Device Nodes and Capabilities#
Currently, the NVIDIA kernel driver exposes its interfaces through a few system-wide device nodes. Each physical GPU
is represented by its own device node - for example, nvidia0, nvidia1 and so on. This is shown below for a 2-GPU system.
/dev
├── nvidiactl
├── nvidia-modeset
├── nvidia-uvm
├── nvidia-uvm-tools
├── nvidia-nvswitchctl
├── nvidia0
└── nvidia1
Starting with CUDA 11/R450, a new abstraction known as nvidia-capabilities has been introduced. The idea being that access
to a specific capability is required to perform certain actions through the driver. If a user has access to the capability,
the action will be carried out. If a user does not have access to the capability, the action will fail. The one exception
being if you are the root-user (or any user with CAP_SYS_ADMIN privileges). With CAP_SYS_ADMIN privileges, you
implicitly have access to all nvidia-capabilities.

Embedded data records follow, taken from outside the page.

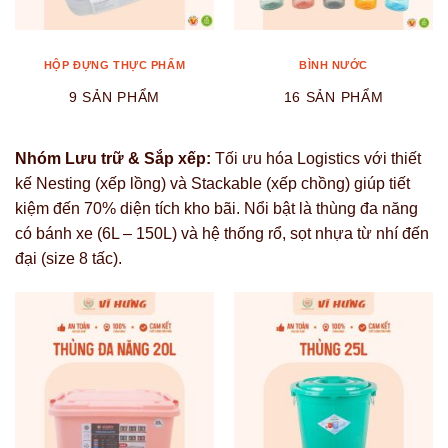
HỘP ĐỰNG THỰC PHẨM
BÌNH NƯỚC
9 SẢN PHẨM
16 SẢN PHẨM
Nhóm Lưu trữ & Sắp xếp:
Tối ưu hóa Logistics với thiết
kế Nesting (xếp lồng) và Stackable (xếp chồng) giúp tiết
kiệm đến 70% diện tích kho bãi. Nổi bật là thùng đa năng
có bánh xe (6L – 150L) và hệ thống rổ, sọt nhựa từ nhí đến
đại (size 8 tấc).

For example, the mig-config capability allows one to create and destroy MIG instances on any MIG-capable GPU (for example,
the A100 GPU). Without this capability, all attempts to create or destroy a MIG instance will fail. Likewise, the fabric-mgmt
capability allows one to run the Fabric Manager as a non-root but privileged daemon. Without this capability, all attempts
to launch the Fabric Manager as a non-root user will fail.
The following sections walk through the system level interface for managing these new nvidia-capabilities, including the
steps necessary to grant and revoke access to them.
System Level Interface#
There are two different system-level interfaces available to work with nvidia-capabilities. The first is via /dev and
the second is via /proc. The /proc based interface relies on user-permissions and mount namespaces to limit access to
a particular capability, while the /dev based interface relies on cgroups. Technically, the /dev based interface
also relies on user-permissions as a second-level access control mechanism (on the actual device node files themselves), but
the primary access control mechanism is cgroups. The current CUDA 11/R450 GA (Linux driver 450.51.06) supports both mechanisms,
but going forward the /dev based interface is the preferred method and the /proc based interface is deprecated. For now, users
can choose the desired interface by using the nv_cap_enable_devfs parameter on the nvidia.ko kernel module:
When
nv_cap_enable_devfs=0, the/procbased interface is enabled.When
nv_cap_enable_devfs=1, the/devbased interface is enabled.A setting of
nv_cap_enable_devfs=0is the default for the R450 driver (as of Linux 450.51.06).All future NVIDIA datacenter drivers will have a default of
nv_cap_enable_devfs=1.
The following is an example of loading the nvidia kernel module with this parameter set:
$ modprobe nvidia nv_cap_enable_devfs=1
/dev Based nvidia-capabilities#
The system level interface for interacting with /dev based capabilities is actually through a combination of /proc and /dev.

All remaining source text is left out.